Afirmou Marina Gouvea, professora da Universidade Federal da Integração Latino-Americana (UNILA), avaliando a paralisação da próxima quarta-feira
Leonardo Severo

Com apoio das organizações de camponeses e estudantes, a greve geral convocada pelas centrais sindicais do Paraguai para a próxima quarta-feira (26) tem como mote o “repúdio à política de arrocho salarial, privatização e entreguismo selvagens do governo Horacio Cartes”. Nesta entrevista, a professora Marina Machado Gouvea, da Universidade Federal da Integração Latino-Americana (UNILA) avalia a importância da mobilização popular para fazer frente “ao processo de privatização, camuflado com o nome de concessão” e garantir uma “viragem política que garanta ao Estado prover o que a Constituição determina”.  “Acredito que a paralisação é uma resposta ao arrocho, à informalidade e ao subemprego, que têm se agravado no governo golpista de Cartes”, acrescentou a professora.

Como estudiosa que acompanha o processo paraguaio e a economia latino-americana, qual a sua avaliação sobre a lei da Aliança Público-Privada (APP) aprovada recentemente pelo governo de Horacio Cartes?
Na verdade, esse projeto de parceria público-privada anunciado pelo governo paraguaio é um projeto de privatização, com o nome de concessão, infelizmente super parecido com o que está sendo feito em nosso país. É um modelo com o qual não privatizam a propriedade, mas concedem a posse e o recebimento dos dividendos de patrimônios públicos estratégicos por um tempo definido, por décadas no caso. Estamos falando de aeroportos, portos, rodovias, educação, saneamento básico… Obviamente que são “concessões” que comprometem o presente e que será bastante difícil sua revogação no futuro. Na minha opinião, é preciso garantir uma viragem política que garanta ao Estado prover o que a Constituição determina, instituindo um governo efetivamente dos trabalhadores com a progressiva estatização dos recursos estratégicos.
Como está a questão dos salários e direitos?

Desde abril de 2011 os trabalhadores estão sem reajuste salarial, enquanto o custo de vida não para de subir. Soma-se a esse arrocho, a enorme informalidade e o subemprego, que têm se agravado no governo neoliberal e golpista de Horacio Cartes. As perdas somam 25% e o governo oferece apenas 10% de reajuste.

Da mesma forma que o imperialismo estadunidense, a elite paraguaia tem historicamente semeado a discórdia entre nossos países e povos, na velha tática de “dividir para reinar”. Qual a sua análise?

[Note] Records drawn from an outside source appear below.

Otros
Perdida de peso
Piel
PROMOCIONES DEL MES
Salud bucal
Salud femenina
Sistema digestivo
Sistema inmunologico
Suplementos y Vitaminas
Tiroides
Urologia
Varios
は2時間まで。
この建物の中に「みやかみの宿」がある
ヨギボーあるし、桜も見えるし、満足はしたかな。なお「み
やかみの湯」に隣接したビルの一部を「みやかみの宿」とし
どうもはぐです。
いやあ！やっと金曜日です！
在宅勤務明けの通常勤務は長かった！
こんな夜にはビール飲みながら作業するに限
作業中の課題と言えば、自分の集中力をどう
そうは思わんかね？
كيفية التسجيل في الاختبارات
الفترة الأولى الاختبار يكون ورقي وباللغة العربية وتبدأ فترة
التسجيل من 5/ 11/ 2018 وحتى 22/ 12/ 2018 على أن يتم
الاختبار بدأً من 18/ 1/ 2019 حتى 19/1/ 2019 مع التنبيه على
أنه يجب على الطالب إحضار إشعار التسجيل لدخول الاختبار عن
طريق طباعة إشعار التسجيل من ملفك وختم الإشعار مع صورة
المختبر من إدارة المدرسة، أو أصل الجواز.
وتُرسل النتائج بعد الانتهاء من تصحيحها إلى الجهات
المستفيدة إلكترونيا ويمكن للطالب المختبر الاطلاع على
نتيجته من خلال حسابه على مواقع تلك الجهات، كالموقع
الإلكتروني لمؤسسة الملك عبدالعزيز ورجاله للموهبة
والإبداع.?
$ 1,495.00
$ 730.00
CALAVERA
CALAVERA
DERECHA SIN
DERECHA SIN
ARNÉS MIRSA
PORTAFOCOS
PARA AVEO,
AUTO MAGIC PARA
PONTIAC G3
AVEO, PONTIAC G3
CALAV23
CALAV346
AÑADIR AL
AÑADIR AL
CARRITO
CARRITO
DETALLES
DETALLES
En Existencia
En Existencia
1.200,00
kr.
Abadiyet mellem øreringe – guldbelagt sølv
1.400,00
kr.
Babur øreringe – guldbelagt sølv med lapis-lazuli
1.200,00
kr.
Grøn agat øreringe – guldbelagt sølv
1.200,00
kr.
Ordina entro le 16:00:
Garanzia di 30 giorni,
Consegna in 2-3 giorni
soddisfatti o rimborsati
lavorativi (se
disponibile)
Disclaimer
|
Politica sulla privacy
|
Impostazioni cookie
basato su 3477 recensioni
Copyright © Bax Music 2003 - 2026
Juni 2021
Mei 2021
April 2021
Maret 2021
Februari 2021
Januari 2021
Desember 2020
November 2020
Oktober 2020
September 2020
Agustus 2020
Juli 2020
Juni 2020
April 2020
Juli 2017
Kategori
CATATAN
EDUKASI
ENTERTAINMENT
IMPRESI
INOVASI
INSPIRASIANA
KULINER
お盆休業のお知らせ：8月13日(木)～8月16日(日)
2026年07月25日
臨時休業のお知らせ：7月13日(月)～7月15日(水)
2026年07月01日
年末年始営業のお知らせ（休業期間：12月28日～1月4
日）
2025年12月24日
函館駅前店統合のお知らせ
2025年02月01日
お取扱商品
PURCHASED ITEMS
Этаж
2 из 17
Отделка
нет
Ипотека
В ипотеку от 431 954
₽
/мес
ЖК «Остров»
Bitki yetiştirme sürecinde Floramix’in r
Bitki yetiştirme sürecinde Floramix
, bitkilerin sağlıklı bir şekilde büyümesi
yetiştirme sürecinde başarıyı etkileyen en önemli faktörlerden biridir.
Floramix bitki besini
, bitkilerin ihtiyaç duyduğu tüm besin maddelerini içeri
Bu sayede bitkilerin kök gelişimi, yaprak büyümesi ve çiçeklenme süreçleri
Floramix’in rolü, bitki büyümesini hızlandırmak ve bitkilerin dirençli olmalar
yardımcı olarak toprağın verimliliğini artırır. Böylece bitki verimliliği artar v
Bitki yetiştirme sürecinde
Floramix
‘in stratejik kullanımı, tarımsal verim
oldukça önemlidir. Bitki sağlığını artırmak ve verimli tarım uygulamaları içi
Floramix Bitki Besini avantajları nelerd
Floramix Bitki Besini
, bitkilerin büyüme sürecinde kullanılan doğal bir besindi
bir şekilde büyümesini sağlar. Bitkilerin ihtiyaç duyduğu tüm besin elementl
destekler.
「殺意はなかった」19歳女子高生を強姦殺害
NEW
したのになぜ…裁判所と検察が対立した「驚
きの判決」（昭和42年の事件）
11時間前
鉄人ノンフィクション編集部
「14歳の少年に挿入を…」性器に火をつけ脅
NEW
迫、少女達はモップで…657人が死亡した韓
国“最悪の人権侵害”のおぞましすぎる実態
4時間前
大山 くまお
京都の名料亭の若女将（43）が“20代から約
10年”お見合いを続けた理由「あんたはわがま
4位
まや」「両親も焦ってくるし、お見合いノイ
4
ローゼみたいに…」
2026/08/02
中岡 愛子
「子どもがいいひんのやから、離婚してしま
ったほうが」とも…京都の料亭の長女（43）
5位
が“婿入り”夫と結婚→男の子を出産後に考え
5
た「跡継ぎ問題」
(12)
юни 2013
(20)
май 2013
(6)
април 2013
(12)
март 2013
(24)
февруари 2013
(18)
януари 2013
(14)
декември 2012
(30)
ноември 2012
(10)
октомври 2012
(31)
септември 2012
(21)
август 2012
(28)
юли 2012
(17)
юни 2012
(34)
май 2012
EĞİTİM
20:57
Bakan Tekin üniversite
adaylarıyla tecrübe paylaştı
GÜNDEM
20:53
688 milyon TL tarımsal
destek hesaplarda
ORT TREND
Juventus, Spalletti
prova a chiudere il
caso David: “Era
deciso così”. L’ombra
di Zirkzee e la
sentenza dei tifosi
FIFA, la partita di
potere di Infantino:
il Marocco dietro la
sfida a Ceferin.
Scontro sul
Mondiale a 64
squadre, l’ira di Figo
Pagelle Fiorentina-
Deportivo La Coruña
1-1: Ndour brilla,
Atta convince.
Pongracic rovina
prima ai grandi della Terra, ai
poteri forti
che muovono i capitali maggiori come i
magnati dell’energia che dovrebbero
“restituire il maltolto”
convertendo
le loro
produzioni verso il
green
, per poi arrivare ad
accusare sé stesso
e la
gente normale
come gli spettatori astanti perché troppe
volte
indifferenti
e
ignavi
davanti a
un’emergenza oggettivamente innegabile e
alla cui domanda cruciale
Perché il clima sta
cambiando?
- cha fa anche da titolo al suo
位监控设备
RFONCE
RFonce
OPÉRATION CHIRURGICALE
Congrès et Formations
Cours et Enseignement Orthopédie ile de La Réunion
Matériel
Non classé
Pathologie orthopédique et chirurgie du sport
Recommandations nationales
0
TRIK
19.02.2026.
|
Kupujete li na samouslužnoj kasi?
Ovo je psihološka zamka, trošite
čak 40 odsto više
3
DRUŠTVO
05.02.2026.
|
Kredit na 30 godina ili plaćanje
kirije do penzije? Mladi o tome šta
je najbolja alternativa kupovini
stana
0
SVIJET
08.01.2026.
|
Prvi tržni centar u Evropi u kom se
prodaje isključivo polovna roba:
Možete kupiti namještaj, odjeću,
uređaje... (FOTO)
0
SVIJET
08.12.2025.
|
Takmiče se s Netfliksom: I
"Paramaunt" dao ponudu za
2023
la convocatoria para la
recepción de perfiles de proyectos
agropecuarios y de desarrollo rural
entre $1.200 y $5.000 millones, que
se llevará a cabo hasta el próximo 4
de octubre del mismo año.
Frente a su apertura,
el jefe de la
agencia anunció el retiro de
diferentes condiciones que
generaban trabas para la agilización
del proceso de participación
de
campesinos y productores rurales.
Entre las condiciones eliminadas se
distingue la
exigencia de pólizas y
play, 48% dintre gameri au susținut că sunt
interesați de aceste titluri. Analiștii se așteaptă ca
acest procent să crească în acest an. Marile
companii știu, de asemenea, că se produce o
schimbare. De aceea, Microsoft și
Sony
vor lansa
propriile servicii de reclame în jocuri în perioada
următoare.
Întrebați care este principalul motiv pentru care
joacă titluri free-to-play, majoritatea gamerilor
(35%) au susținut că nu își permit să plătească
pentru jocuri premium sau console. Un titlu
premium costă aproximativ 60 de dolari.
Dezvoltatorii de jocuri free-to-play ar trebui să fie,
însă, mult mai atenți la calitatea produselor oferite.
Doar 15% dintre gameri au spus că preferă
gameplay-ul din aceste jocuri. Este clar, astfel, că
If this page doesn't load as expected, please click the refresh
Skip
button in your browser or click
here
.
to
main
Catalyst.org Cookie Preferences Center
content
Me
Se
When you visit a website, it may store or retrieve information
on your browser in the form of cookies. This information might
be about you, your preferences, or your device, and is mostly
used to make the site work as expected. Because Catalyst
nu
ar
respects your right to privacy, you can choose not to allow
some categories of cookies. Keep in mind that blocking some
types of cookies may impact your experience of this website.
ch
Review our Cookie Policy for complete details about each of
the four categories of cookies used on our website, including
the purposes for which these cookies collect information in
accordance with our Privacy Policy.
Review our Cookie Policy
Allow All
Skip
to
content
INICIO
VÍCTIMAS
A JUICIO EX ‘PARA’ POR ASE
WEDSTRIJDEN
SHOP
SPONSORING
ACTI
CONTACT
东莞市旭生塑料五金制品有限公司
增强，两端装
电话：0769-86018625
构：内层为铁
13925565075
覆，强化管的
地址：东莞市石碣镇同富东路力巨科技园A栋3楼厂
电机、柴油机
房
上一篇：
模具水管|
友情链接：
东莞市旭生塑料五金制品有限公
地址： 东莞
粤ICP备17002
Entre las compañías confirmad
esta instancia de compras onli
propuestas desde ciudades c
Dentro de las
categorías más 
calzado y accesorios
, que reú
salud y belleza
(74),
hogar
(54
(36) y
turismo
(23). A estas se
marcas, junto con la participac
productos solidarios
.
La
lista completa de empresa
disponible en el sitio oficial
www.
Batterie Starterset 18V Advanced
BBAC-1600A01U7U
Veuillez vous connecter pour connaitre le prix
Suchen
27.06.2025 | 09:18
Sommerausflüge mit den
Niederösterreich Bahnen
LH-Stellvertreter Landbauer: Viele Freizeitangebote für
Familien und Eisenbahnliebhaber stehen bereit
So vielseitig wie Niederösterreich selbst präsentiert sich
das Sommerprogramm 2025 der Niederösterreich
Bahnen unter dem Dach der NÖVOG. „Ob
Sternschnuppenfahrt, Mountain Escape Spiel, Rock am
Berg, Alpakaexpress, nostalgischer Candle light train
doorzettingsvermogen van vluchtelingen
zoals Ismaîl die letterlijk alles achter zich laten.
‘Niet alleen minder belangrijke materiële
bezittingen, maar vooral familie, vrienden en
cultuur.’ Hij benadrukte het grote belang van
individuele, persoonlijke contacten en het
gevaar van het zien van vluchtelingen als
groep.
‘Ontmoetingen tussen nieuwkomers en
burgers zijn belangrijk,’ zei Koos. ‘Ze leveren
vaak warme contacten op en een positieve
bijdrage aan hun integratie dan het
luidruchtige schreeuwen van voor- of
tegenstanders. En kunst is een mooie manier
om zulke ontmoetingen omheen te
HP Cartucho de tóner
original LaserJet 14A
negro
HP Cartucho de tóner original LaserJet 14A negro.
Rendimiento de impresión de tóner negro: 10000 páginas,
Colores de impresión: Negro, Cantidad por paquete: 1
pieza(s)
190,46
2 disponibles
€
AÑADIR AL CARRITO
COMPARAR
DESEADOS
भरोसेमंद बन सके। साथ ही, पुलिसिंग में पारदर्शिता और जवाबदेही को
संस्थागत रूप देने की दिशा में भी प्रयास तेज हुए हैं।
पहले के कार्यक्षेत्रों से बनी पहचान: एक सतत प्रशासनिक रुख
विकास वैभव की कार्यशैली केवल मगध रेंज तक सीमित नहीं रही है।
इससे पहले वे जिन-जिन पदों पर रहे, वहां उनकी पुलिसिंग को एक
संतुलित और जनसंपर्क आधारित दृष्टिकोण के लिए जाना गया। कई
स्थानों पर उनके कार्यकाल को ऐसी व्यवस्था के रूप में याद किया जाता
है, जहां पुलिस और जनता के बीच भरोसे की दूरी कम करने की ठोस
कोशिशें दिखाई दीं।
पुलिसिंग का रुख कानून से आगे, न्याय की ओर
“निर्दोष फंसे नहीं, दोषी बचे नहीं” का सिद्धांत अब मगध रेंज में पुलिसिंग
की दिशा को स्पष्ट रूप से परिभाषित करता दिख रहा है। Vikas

Desde o Tratado de Assunção (assinado entre Argentina, Brasil, Paraguai e Uruguai, em 1991, precisamente num dia 26 de março), a política do governo paraguaio tem sido pendular entre os EUA e o Brasil. A classe dominante paraguaia tenta explorar o discurso contra a potência hegemônica regional, utilizando-se das brechas existentes no enfrentamento com o Brasil, para fazer uma aliança com as transnacionais. É uma elite absolutamente dependente e subordinada. Segundo a Câmara Paraguaia de Exportação de Cereais e Oleaginosas, quase 90% das sementes vêm de grandes multinacionais como a Monsanto. Por outro lado, o principal banco do Paraguai, em termos de correntistas, é o Itaú, e muitos dos consórcios para construção de obras de infraestrutura passam pela Odebrecht e pela Camargo Correa. A relação entre o capital brasileiro e os trabalhadores paraguaios é terrível, pois o Brasil acaba agindo como plataforma de exploração.

A Federação Nacional Camponesa se somou à paralisação, organizando desde o último domingo inúmeras marchas e piquetes. Qual é a situação do campo?

O Paraguai é um país primário exportador. A soja representa hoje 56,4% da área cultivada e 80% das exportações, mas há uma rotatividade em determinados períodos quando o milho e o trigo ocupam importante parcela da área semeada. Para complicar, as estimativas apontam que entre 70 a 80% da produção estão nas mãos de brasiguaios, brasileiros que passaram a viver no Paraguai. São questões que precisam ser debatidas e enfrentadas, se queremos construir uma efetiva integração.